ESTADO DO RIO GRANDE DO SUL

PODER JUDICIÁRIO

TRIBUNAL DE JUSTIÇA






LFSD

Nº 70052044997

2012/Cível

          AGRAVO DE INSTRUMENTO. FASE DE CUMPRIMENTO DE SENTENÇA. CONTROVÉRSIA ACERCA DA ATUALIZAÇÃO DO VALOR DEPOSITADO COMO GARANTIA DO JUÍZO, A SER AMORTIZADO DO TOTAL DEVIDO.

          Caso dos autos em que o valor depositado em juízo serviu tão somente para garantia do débito. Desse modo, a sua atualização, para fins de abatimento da dívida, deverá ser efetivada pelos índices de remuneração pagos pela instituição financeira até a data do seu levantamento, sob pena de causar inequívoco prejuízo ao credor, caso se considerasse, para fins de abatimento da dívida, como se fosse efetuada pelos índices da sentença, superiores à remuneração do depósito judicial.

          AGRAVO DE INSTRUMENTO DESPROVIDO.

Agravo de Instrumento Primeira Câmara Cível
Nº 70052044997 Comarca de Porto Alegre
EMPRESA PÚBLICA DE TRANSPORTE E CIRCULACAO S A EPTC AGRAVANTE
CRISTINA DA CUNHA SIMAS AGRAVADO

ACÓRDÃO


Vistos, relatados e discutidos os autos.

Acordam os Desembargadores integrantes da Primeira Câmara Cível do Tribunal de Justiça do Estado, à unanimidade, desprover o agravo de instrumento.

Custas na forma da lei.

Participaram do julgamento, além do signatário, os eminentes Senhores Des. Irineu Mariani (Presidente) e Des. Genaro José Baroni Borges.

Porto Alegre, 12 de março de 2013.

DES. LUIZ FELIPE SILVEIRA DIFINI,

Relator.

RELATÓRIO

Des. Luiz Felipe Silveira Difini (RELATOR)

Trata-se de agravo de instrumento interposto pela EPTC – Empresa Pública de Transporte e Circulação S.A., em face da decisão do Juízo de Origem de fl. 251, que restou proferida nos seguintes termos:

        “(...)

        A correção monetária dos valores depositados para a garantia do juízo deverá ocorrer pelos índices oficiais da instituição financeira até a data do levantamento.

        Após o regate dos valores, o impugnado deve informar a quantia levantada e a data em que realizado. A partir de então, devem ser aplicados para correção os mesmos índices que incidiram na verificação da quantia apontada como devida.

        (...)”

Em suas razões, a recorrente sustenta, em síntese, que devem ser observados os mesmos critérios de cálculo tanto para apuração do valor da condenação, quanto para atualização do valor já depositado pela agravante para fins de amortização.

Foram apresentadas contrarrazões às fls. 274-286.
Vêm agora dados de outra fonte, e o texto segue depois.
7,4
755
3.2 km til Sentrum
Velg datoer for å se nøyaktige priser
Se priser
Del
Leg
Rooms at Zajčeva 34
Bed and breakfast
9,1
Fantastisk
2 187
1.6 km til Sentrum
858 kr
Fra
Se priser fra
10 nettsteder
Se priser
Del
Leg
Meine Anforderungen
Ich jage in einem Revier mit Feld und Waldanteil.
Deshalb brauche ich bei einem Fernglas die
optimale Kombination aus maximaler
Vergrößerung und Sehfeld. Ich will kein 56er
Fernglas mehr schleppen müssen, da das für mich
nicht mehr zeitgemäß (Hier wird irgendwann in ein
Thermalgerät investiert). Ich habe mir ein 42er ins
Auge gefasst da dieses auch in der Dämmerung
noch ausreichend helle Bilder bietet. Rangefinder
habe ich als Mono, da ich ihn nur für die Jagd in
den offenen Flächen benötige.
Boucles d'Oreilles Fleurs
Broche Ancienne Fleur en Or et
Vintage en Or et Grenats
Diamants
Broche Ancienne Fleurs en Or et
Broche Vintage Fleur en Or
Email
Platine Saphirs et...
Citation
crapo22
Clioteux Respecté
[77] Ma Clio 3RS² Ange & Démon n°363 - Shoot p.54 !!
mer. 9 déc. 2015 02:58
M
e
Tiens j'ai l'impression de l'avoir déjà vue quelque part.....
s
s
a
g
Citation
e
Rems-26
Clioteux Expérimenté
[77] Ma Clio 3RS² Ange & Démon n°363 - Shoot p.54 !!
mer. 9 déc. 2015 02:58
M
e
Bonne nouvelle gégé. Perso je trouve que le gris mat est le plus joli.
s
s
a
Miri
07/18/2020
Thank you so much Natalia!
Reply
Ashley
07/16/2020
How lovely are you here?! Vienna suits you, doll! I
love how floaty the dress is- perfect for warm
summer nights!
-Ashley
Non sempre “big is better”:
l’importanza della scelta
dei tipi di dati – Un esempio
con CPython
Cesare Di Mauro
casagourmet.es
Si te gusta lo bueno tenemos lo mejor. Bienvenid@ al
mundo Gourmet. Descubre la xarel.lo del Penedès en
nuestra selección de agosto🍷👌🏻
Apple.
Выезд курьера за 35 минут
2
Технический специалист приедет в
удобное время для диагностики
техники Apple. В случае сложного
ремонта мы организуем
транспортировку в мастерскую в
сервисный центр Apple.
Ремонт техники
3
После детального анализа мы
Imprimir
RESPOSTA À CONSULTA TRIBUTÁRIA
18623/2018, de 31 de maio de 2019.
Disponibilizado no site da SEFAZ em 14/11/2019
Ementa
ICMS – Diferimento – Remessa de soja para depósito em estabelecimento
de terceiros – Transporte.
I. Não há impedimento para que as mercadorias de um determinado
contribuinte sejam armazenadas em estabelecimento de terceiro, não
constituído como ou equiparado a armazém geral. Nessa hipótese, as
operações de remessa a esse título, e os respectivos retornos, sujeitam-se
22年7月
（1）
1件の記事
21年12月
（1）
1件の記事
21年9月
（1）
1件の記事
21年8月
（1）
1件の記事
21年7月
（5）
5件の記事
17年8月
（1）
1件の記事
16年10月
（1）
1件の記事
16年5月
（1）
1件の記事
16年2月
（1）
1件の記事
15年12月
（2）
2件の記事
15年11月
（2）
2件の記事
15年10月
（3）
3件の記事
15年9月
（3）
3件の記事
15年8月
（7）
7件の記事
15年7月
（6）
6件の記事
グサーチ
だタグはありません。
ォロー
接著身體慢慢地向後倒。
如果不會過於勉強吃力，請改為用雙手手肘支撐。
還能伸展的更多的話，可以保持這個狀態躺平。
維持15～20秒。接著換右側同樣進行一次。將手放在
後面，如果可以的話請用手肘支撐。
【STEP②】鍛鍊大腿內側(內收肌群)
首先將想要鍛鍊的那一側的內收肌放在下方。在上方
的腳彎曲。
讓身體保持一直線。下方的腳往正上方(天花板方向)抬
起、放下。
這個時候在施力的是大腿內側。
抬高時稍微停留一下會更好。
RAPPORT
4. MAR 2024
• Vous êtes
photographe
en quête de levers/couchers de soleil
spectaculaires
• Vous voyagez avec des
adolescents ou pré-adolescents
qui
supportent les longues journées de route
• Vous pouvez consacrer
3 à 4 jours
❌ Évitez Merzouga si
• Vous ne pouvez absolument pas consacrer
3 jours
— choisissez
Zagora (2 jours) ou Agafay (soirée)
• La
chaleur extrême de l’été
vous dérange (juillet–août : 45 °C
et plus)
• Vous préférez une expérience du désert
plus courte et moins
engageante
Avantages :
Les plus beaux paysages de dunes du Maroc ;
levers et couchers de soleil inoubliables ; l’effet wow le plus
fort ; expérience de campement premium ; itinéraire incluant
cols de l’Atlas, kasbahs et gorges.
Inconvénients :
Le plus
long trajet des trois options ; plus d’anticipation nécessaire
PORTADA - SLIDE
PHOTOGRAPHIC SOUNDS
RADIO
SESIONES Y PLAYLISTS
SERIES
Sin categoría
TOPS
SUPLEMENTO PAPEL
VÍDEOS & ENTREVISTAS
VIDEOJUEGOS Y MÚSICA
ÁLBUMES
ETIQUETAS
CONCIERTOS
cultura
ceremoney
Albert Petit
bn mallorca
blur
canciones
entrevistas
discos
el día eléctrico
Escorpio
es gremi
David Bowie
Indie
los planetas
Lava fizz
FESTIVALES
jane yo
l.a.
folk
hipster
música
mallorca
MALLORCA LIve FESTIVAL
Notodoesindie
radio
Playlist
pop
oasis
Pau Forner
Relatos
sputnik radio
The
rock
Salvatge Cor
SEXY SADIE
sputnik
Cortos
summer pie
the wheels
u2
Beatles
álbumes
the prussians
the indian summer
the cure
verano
Ouvido, o Ministério Público absteve-se de opinar (fl. 288).

É o relatório.

VOTOS

Des. Luiz Felipe Silveira Difini (RELATOR)

A irresignação da recorrente cinge-se tão somente em relação à atualização do valor a ser amortizado (valor depositado em juízo), postulando para tanto sejam observados os mesmos critérios de cálculo para apuração do valor total da condenação.
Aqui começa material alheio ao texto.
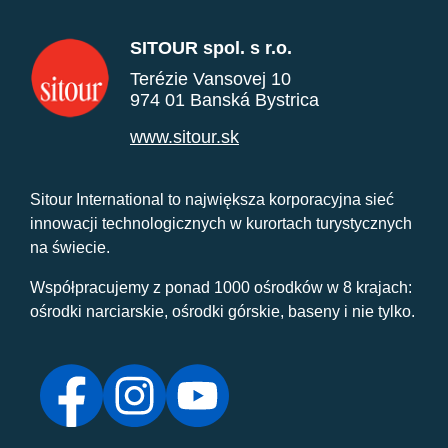
SITOUR spol. s r.o.
Terézie Vansovej 10
974 01 Banská Bystrica
www.sitour.sk
Sitour International to największa korporacyjna sieć
innowacji technologicznych w kurortach turystycznych
na świecie.
Współpracujemy z ponad 1000 ośrodków w 8 krajach:
ośrodki narciarskie, ośrodki górskie, baseny i nie tylko.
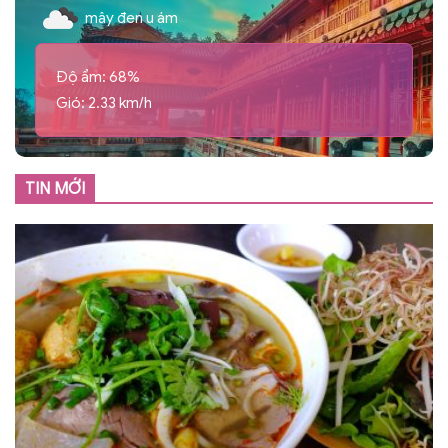
mây đen u ám
Độ ẩm: 68%
Gió: 2.33 km/h
TIN MỚI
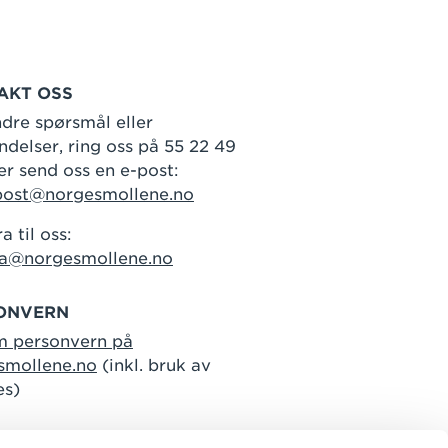
AKT OSS
dre spørsmål eller
delser, ring oss på 55 22 49
er send oss en e-post:
post@norgesmollene.no
a til oss:
ra@norgesmollene.no
ONVERN
m personvern på
smollene.no
(inkl. bruk av
es)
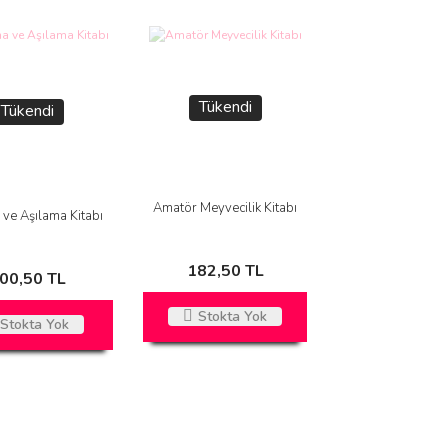
Tükendi
Tükendi
Amatör Meyvecilik Kitabı
ve Aşılama Kitabı
182,50 TL
00,50 TL
Stokta Yok
Stokta Yok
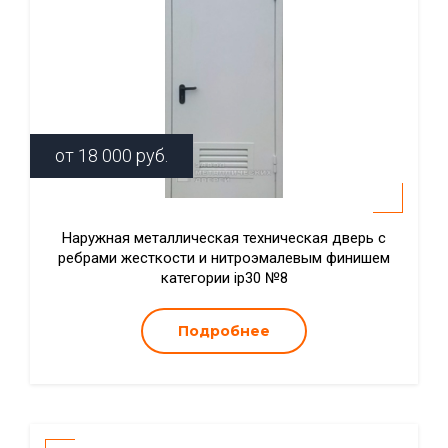
от
18 000
руб.
Наружная металлическая техническая дверь с
ребрами жесткости и нитроэмалевым финишем
категории ip30 №8
Подробнее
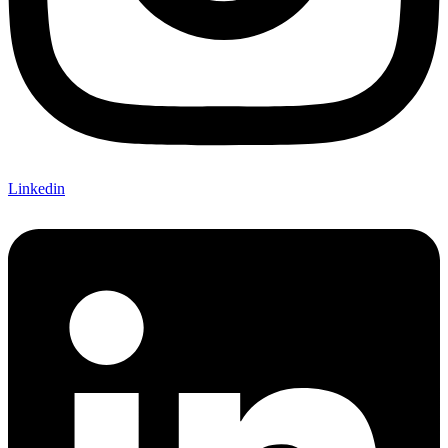
Linkedin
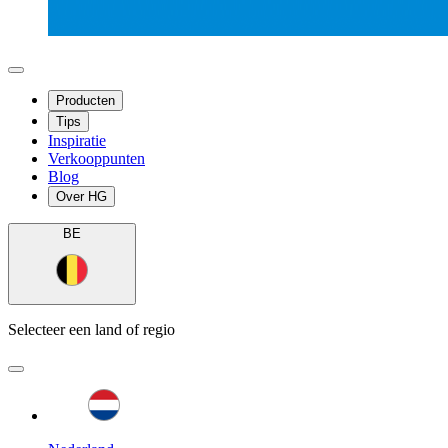
Producten
Tips
Inspiratie
Verkooppunten
Blog
Over HG
BE
Selecteer een land of regio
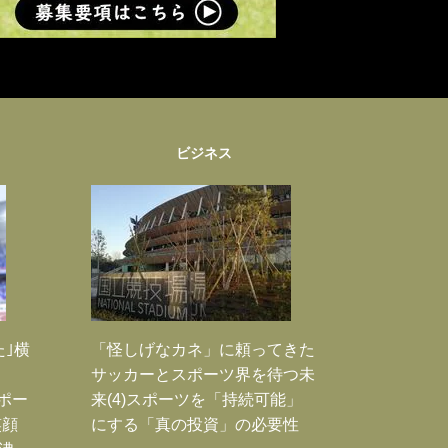
ビジネス
た｣横
「怪しげなカネ」に頼ってきた
サッカーとスポーツ界を待つ未
Jポー
来(4)スポーツを「持続可能」
笑顔
にする「真の投資」の必要性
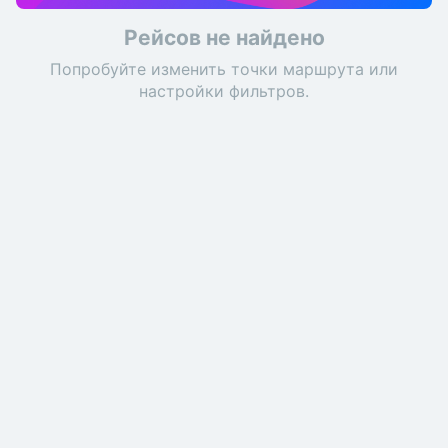
Рейсов не найдено
Попробуйте изменить точки маршрута или
настройки фильтров.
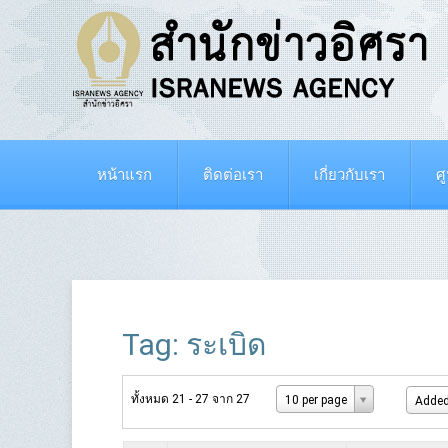
หน้าแรก
ติดต่อเรา
เกี่ยวกับเรา
ศ
Tag: ระเบิด
ทั้งหมด 21 - 27 จาก 27
10 per page
Added 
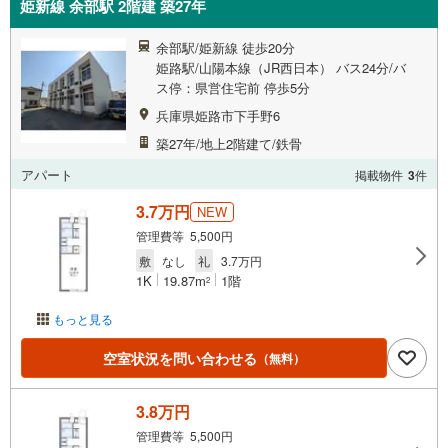
姫新線 余部駅 2階建 築27年
余部駅/姫新線 徒歩20分
姫路駅/山陽本線（JR西日本） バス24分/バ
ス停：県営住宅前 停歩5分
兵庫県姫路市下手野6
築27年/地上2階建て/鉄骨
アパート
掲載物件
3
件
3.7万円
NEW
管理費等 5,500円
敷
なし
礼
3.7万円
1K
19.87m
1階
2
もっと見る
空室状況を問い合わせる
（無料）
3.8万円
管理費等 5,500円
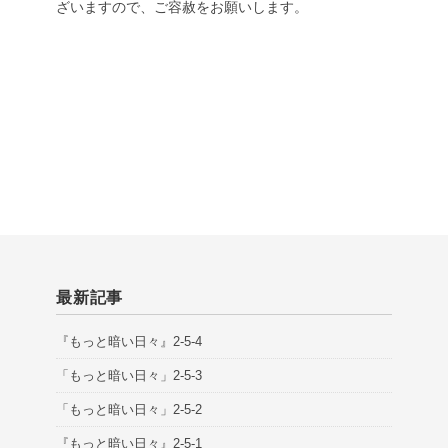
ざいますので、ご容赦をお願いします。
最新記事
『もっと暗い日々』2-5-4
「もっと暗い日々」2-5-3
「もっと暗い日々」2-5-2
『もっと暗い日々』2-5-1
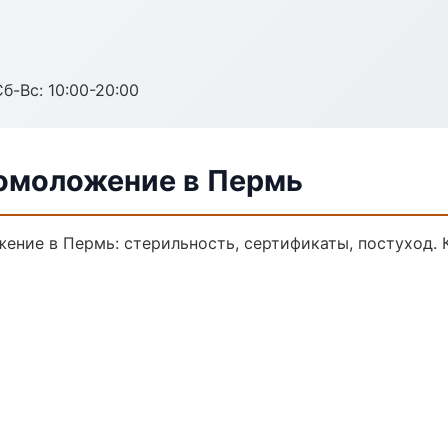
Сб-Вс: 10:00-20:00
 омоложение в Пермь
жение в Пермь: стерильность, сертификаты, постуход.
Ao analisar a questão, entendeu por bem o julgador singular aplicar aos valores depositados em juízo a atualização efetivada pela instituição bancária, para somente após seu levantamento, incidir sobre os referidos valores os índices que incidiram na verificação do total apontado como devido.

Na hipótese, o valor depositado em juízo serviu tão somente para garantia do débito. Desse modo, a sua atualização, para fins de abatimento da dívida, deverá ser efetivada pelos índices de remuneração pagos pela instituição financeira até a data do seu levantamento, sob pena de causar inequívoco prejuízo ao credor, caso se considerasse, para fins de abatimento da dívida, como se fosse efetuada pelos índices da sentença, superiores à remuneração do depósito judicial.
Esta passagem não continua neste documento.